Nella stanza da pranzo del rifugio “ai Caduti dell’Adamello”, monsignor Luigi Bressan vescovo di Trento, celebra la Messa per i pellegrini delle tre colonne che hanno passato lì la notte. Due piccole candele si specchiano in una fotografia che ritrae Papa Giovanni Paolo II, unico ornamento di un altare arrangiato con cura.
Il tempo di uno scatto, poi giù, le spalle al Cavento e gli scarponi che sprofondano nella neve fresca. Giù lungo la val di Genova fino a Tione di Trento, paese che ospiterà la cerimonia conclusiva il giorno successivo. Un giorno di sole che ha visto tutti ritrovarsi: i pellegrini, le autorità, il picchetto armato del 2º reggimento genio guastatori, il generale Primicerj, il presidente Favero con i consiglieri nazionali e il cardinale Re. Labaro, vessilli e gagliardetti insieme, ancora una volta. Negli interventi delle autorità il rammarico di non essere giunti in vetta per la consueta cerimonia del sabato. “Mi rivolgo soprattutto ai pellegrini che hanno affrontato i sentieri di queste meravigliose montagne testimonianza presente delle sofferenze passate”, così il generale comandante le Truppe alpine, Alberto Primicerj.

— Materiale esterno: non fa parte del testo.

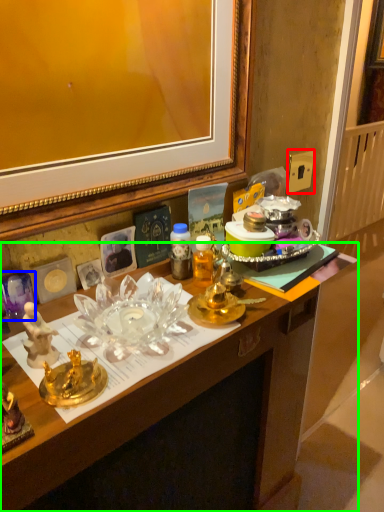 Question: Considering the real-world distances, which object is farthest from power outlet (highlighted by a red box)? plate (highlighted by a blue box) or desk (highlighted by a green box)?

Choices:
 (A) plate
 (B) desk

Answer: (A) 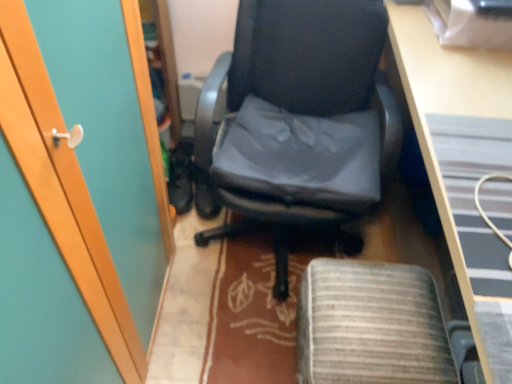 Question: Is point (462, 134) positioned closer to the camera than point (189, 190)?

Choices:
 (A) closer
 (B) farther

Answer: (A)

Question: Is wooden desk at center taller or shorter than black leather shoes at lower left?

Choices:
 (A) tall
 (B) short

Answer: (A)

Question: Considering the real-world distances, which object is farthest from the wooden desk at center?

Choices:
 (A) gray fabric computer chair at center
 (B) black leather chair at center
 (C) black leather shoes at lower left

Answer: (C)

Question: Estimate the real-world distances between objects in this image. Which object is farther from the black leather shoes at lower left?

Choices:
 (A) gray fabric computer chair at center
 (B) black leather chair at center
 (C) wooden desk at center

Answer: (C) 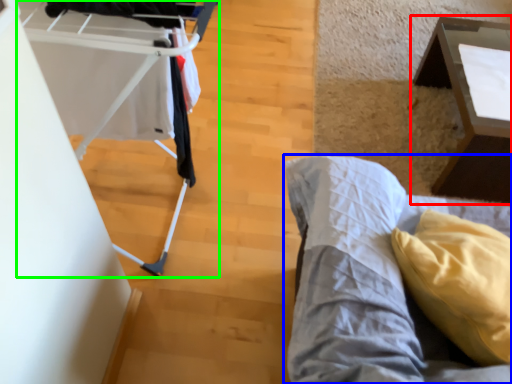 Question: Which is farther away from table (highlighted by a red box)? furniture (highlighted by a blue box) or baby carriage (highlighted by a green box)?

Choices:
 (A) furniture
 (B) baby carriage

Answer: (B) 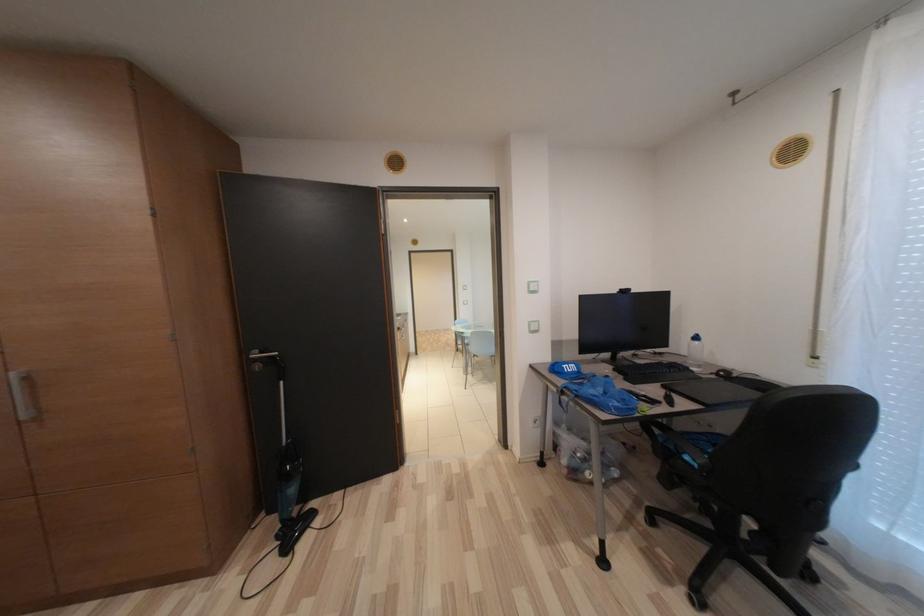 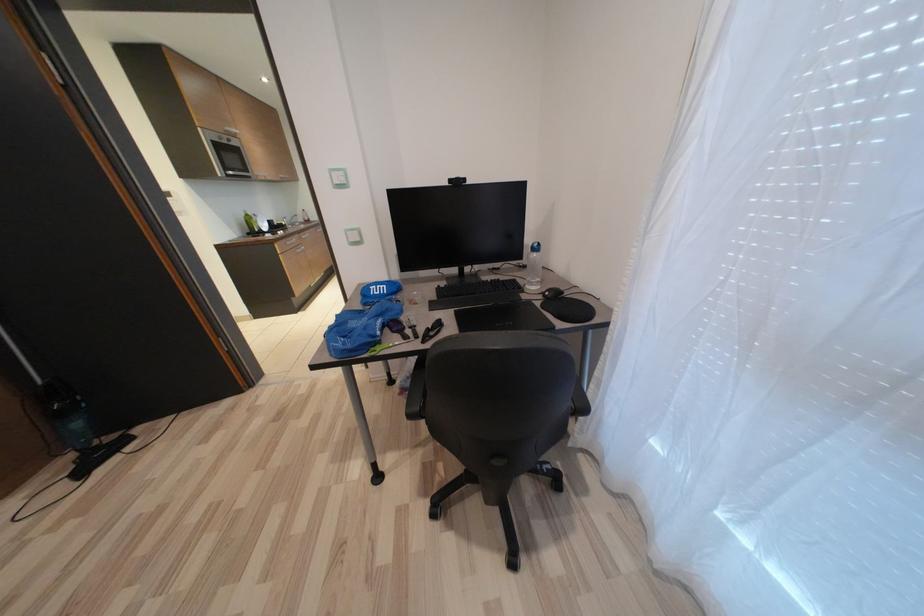 Question: In a continuous first-person perspective shot, in which direction is the camera moving?

Choices:
 (A) Left
 (B) Right
 (C) Forward
 (D) Backward

Answer: (B) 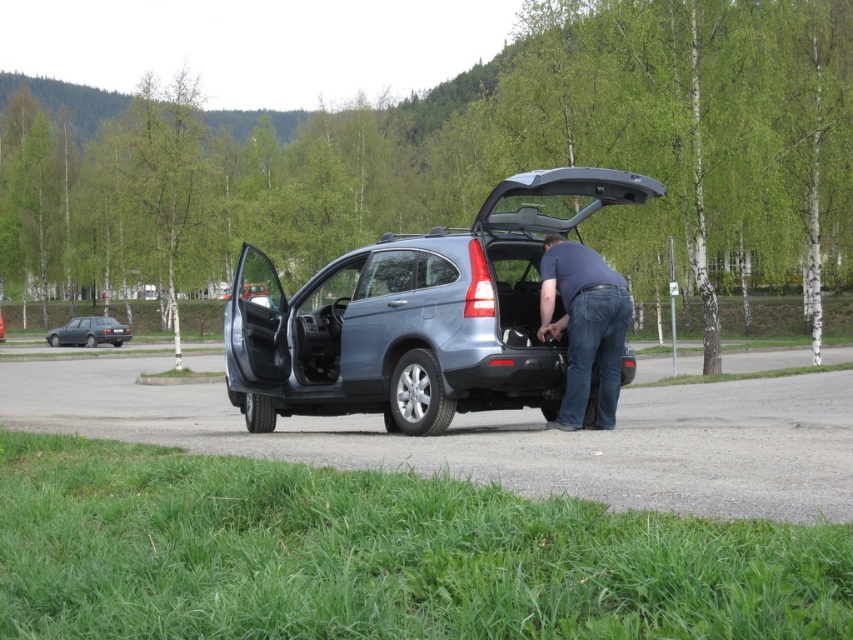 Does metallic blue suv at center appear over satin silver suv at center?

Correct, metallic blue suv at center is located above satin silver suv at center.

Does metallic blue suv at center have a lesser height compared to satin silver suv at center?

Indeed, metallic blue suv at center has a lesser height compared to satin silver suv at center.

Who is more forward, (x=271, y=298) or (x=3, y=337)?

Point (x=271, y=298) is in front.

Locate an element on the screen. The width and height of the screenshot is (853, 640). metallic blue suv at center is located at coordinates (416, 314).

Which is behind, point (602, 333) or point (0, 323)?

The point (0, 323) is behind.

Who is taller, dark blue shirt at center or satin silver suv at center?

With more height is dark blue shirt at center.

Where is `dark blue shirt at center`? The height and width of the screenshot is (640, 853). dark blue shirt at center is located at coordinates (584, 324).

Who is taller, metallic blue suv at center or dark gray metallic sedan at left?

dark gray metallic sedan at left is taller.

Is point (448, 408) positioned behind point (103, 316)?

No, (448, 408) is in front of (103, 316).

Does point (360, 371) lie in front of point (105, 323)?

Yes, point (360, 371) is in front of point (105, 323).

The width and height of the screenshot is (853, 640). I want to click on metallic blue suv at center, so click(x=416, y=314).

Parole in armonia con quelle pronunciate dal presidente nazionale Sebastiano Favero poco dopo. “A voi il mio grazie, pellegrini dell’Adamello. Attraverso la fatica, avete saputo celebrare la memoria, elemento fondamentale per poter guardare al futuro fermi sui nostri valori, sull’impegno nel tramandare, testimoniare, condividere questo spirito che ci rende unici”. Poi la Messa celebrata dal cardinale Giovanni Battista Re che ha ricordato la figura di Giovanni Polo II, il Papa santo. “Un uomo straordinario. Un gigante mistico che durante le passeggiate desiderava pregare in solitudine, contemplando la bellezza delle vette.
Egli resterà per sempre, un segno nel mondo”. La Preghiera dell’alpino recitata con dolcezza ha preceduto la benedizione solenne del cardinal Re, prologo di giorni intensi, già ricordo indelebile. Protagonista la montagna, unica regista. Essa ha deciso che fosse il pellegrinaggio dei discepoli dell’Adamello, quelli che quassù in colonna un passo dopo l’altro, vengono da anni. Questi uomini sono stati premiati: con lo spirito si sono ritrovati nell’ombra fredda del gigante di granito che già conobbe e accolse i loro Padri.
Lontani un secolo dalla guerra, più vicini alla Croce del Papa santo che su queste rocce spigolose s’abbandonò alla preghiera. I pellegrini lo hanno ricordato nel lungo, silenzioso incedere sui sentieri divenuti ora un comune solco. Legati ad un’unica cordata, hanno riscoperto l’incanto di vivere. Di essere alpini.